One of the most widespread types of service programs are programs designed for archiving, packaging files by compressing the information stored in them.
ZIP has been one of the most popular and widespread archive formats since the days of DOS, based on compression algorithms proposed in the 80s of the last century by Israeli mathematicians Lempel and Ziv. It is distinguished by an acceptable degree of information compression and fairly high performance. Today it is a de facto standard on the Internet, and almost all archiving programs must support it.
RAR - developed by Russian programmer Evgeny Roshal and allows you to get a compressed file size that is much smaller than ZIP, but the price for this is a longer archive processing process. In general, the RAR format is much better optimized than others for solving complex problems using a large number of files and gigabyte disk spaces.
ARJ is a somewhat outdated format, which is still perhaps distinguished by the widest customization options.
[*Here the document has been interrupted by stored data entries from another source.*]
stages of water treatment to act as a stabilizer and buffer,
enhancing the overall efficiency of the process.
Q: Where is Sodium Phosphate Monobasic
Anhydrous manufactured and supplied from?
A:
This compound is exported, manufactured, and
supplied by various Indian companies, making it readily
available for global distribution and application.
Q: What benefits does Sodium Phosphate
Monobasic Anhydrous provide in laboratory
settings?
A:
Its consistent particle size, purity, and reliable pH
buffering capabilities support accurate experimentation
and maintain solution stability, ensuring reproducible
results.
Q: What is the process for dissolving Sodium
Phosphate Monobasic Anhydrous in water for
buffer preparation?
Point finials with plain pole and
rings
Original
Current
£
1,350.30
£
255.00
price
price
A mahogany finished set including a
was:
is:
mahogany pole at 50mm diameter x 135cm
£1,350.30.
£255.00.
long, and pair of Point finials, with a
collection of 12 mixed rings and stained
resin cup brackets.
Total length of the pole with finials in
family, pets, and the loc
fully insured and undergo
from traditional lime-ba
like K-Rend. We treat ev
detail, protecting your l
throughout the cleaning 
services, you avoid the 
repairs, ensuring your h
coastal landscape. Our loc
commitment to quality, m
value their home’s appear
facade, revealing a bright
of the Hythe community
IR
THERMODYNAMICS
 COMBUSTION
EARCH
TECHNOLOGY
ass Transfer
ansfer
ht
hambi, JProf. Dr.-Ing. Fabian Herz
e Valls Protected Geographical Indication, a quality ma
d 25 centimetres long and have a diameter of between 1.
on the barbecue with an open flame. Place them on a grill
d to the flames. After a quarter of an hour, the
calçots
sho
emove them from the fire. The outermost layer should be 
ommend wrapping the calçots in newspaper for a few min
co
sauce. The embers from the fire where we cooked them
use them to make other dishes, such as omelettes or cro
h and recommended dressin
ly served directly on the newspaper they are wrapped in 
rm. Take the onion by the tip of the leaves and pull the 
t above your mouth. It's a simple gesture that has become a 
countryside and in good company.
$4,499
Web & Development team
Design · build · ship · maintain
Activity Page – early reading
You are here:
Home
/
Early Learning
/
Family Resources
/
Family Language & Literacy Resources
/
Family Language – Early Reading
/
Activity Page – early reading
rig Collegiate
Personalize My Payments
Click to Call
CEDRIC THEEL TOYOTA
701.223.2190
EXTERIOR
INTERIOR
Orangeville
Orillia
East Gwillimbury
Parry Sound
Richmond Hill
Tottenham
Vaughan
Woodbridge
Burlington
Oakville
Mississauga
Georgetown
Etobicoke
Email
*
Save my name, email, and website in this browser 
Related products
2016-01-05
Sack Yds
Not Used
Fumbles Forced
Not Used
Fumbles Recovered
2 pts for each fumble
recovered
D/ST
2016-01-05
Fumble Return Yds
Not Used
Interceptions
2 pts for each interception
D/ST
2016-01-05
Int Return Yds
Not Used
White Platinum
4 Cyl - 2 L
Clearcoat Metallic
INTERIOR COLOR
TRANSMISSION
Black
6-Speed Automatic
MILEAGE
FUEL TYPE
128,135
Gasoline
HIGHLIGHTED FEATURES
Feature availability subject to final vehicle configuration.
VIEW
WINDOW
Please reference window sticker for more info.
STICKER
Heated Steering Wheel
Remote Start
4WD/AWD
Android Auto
CAB is used in Microsoft products as a standard for packing files, and its algorithm, not published anywhere and kept by the company under seven seals, is a fairly advanced product with a high compression ratio.
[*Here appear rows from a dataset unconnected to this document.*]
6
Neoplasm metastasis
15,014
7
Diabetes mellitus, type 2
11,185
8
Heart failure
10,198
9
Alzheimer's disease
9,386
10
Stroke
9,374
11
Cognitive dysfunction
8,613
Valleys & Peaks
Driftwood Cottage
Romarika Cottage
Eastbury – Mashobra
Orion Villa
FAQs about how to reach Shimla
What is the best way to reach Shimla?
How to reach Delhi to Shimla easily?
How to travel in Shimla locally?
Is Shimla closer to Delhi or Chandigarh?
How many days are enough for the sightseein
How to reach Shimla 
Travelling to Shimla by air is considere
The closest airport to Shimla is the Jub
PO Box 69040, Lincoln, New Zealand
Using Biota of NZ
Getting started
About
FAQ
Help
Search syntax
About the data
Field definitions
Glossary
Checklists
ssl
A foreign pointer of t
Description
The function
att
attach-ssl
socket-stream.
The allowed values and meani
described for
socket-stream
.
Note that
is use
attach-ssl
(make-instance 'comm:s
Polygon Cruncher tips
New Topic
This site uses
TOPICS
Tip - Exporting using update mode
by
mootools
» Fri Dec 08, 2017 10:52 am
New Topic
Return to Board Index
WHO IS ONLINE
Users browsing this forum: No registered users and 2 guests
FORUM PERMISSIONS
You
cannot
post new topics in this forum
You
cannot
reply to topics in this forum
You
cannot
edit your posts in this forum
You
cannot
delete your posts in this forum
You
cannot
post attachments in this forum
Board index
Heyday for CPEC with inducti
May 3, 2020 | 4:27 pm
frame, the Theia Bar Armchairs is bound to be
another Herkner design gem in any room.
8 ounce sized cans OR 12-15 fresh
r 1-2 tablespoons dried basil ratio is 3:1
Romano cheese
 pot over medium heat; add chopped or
GZIP, TAR - are most widespread in systems based on Unix and its most popular variety, Linux.
ACE is a fairly new format with a high compression ratio that is gaining increasing popularity.
Many programs that are quite popular in the world of archivers are based on one format or another and have similar names. For example, for Windows OS the most popular archivers are WinRAR, WinZIP, WinACE. In addition, they all have tools for working with other archive formats. Despite this, problems may arise with compatibility of archive formats in different programs. In many cases, a successful solution to the problem of compatibility of archives of various types is to create archives in the form of self-extracting programs (EXE files), which include all the necessary mechanisms for extracting information from the archive, thus eliminating the need to have a corresponding archive unpacking program on the computer.